WHAT IS REQUIRED: Every entry below must be retyped exactly, and the pictures must be left out.

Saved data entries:
☆ ☆ ☆ ☆ ☆ ☆ ☆
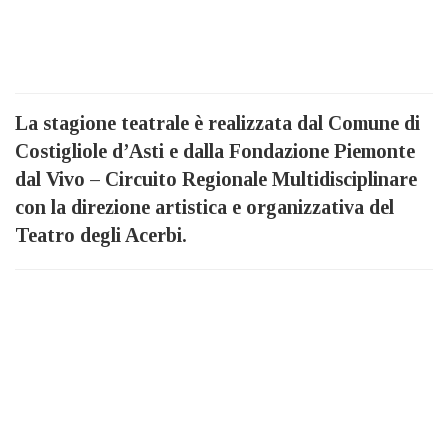
La stagione teatrale è realizzata dal Comune di
Costigliole d’Asti e dalla Fondazione Piemonte
dal Vivo –
Circuito Regionale Multidisciplinare
con
la direzione artistica e organizzativa del
Teatro degli Acerbi.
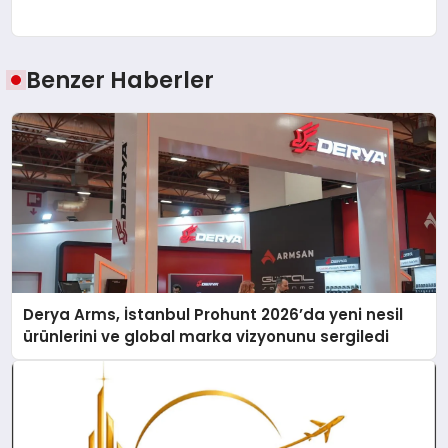
Benzer Haberler
Derya Arms, İstanbul Prohunt 2026’da yeni nesil
ürünlerini ve global marka vizyonunu sergiledi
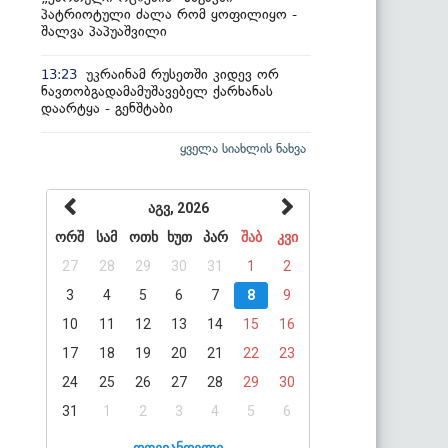
პატრიოტული ძალა რომ ყოფილიყო -
შალვა პაპუაშვილი
უკრაინამ რუსეთში კიდევ ორ
13:23
ნავთობგადამამუშავებელ ქარხანას
დაარტყა - გენშტაბი
ყველა სიახლის ნახვა
აგვ, 2026
ორშ
სამ
ოთხ
ხუთ
პარ
შაბ
კვი
27
28
29
30
31
1
2
3
4
5
6
7
8
9
10
11
12
13
14
15
16
17
18
19
20
21
22
23
24
25
26
27
28
29
30
31
1
2
3
4
5
6
დღევანდელი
☆ ☆ ☆ ☆ ☆ ☆ ☆
ANSWER SPACE:
La stagione teatrale è realizzata dal Comune di
Costigliole d’Asti e dalla Fondazione Piemonte
dal Vivo –
Circuito Regionale Multidisciplinare
con
la direzione artistica e organizzativa del
Teatro degli Acerbi.
Benzer Haberler
Derya Arms, İstanbul Prohunt 2026’da yeni nesil
ürünlerini ve global marka vizyonunu sergiledi
პატრიოტული ძალა რომ ყოფილიყო -
შალვა პაპუაშვილი
უკრაინამ რუსეთში კიდევ ორ
13:23
ნავთობგადამამუშავებელ ქარხანას
დაარტყა - გენშტაბი
ყველა სიახლის ნახვა
აგვ, 2026
ორშ
სამ
ოთხ
ხუთ
პარ
შაბ
კვი
27
28
29
30
31
1
2
3
4
5
6
7
8
9
10
11
12
13
14
15
16
17
18
19
20
21
22
23
24
25
26
27
28
29
30
31
1
2
3
4
5
6
დღევანდელი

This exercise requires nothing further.